We are currently trying to get our new born son his first UK passport. I read the application form thoroughly and submitted to the passport office:

- His birth certificate
- My birth certificate
- Mine and wife's attested wedding certificate
- Copies of my passport and my wife's passport
- Photos etc

After receiving the documents three weeks ago, and doing absolutely nothing with them, the passport office contacted me today to state that I must also include my wife's original birth certificate and either a CENOMAR or CRS5 form. 

The CENOMAR and CRS5 forms can only be obtained from Filipino office of statistics, and here lies our problem. As we were married outside of the UK and Philippines we have not registered the marriage in the Philippines.

A CENOMAR is a declaration that you are not married, a CRS5 document states you are married. If we were to apply for one, the information would not be correct, as office of statistics is not aware of her current marital status. We are now unable to register our marriage with Filipino embassy as the certificate is sat in Liverpool with UK passport office, but they are stating they need one of above forms to make any progress. 

I know of two other British husband, Filipino wife couples who applied for their children's passport successfully without attaching either form. If you are another such combination can you please let me know? 

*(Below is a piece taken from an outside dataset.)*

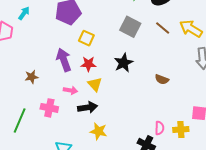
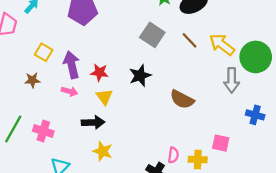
yellow square: (86, 38) -> (44, 52), moved
brown semicircle: (162, 79) -> (182, 99), size x1.5
pink arrow: (70, 90) -> (70, 91), moved
pink cross: (49, 108) -> (43, 131), moved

Thank you, from one very annoyed daddy.


----------



## Gavtek (Aug 23, 2009)

Yep, I'm another Britipino husband who did not need to provide any of those things when we got our daughter's UK passport. We didn't even send the original marriage certificate. We got married in the Philippines though so our marriage is registered there.


----------



## Windsweptdragon (Aug 12, 2012)

Thanks GavTek. In typical government agency fashion they have stated that it doesn't matter how they treat other people, its all about what they want from you as an individual case by case applicant. 

On the plus side they have agreed that it is impossible for us to provide document requested, and will 'probably' accept the one we are going to send instead. Good times.


----------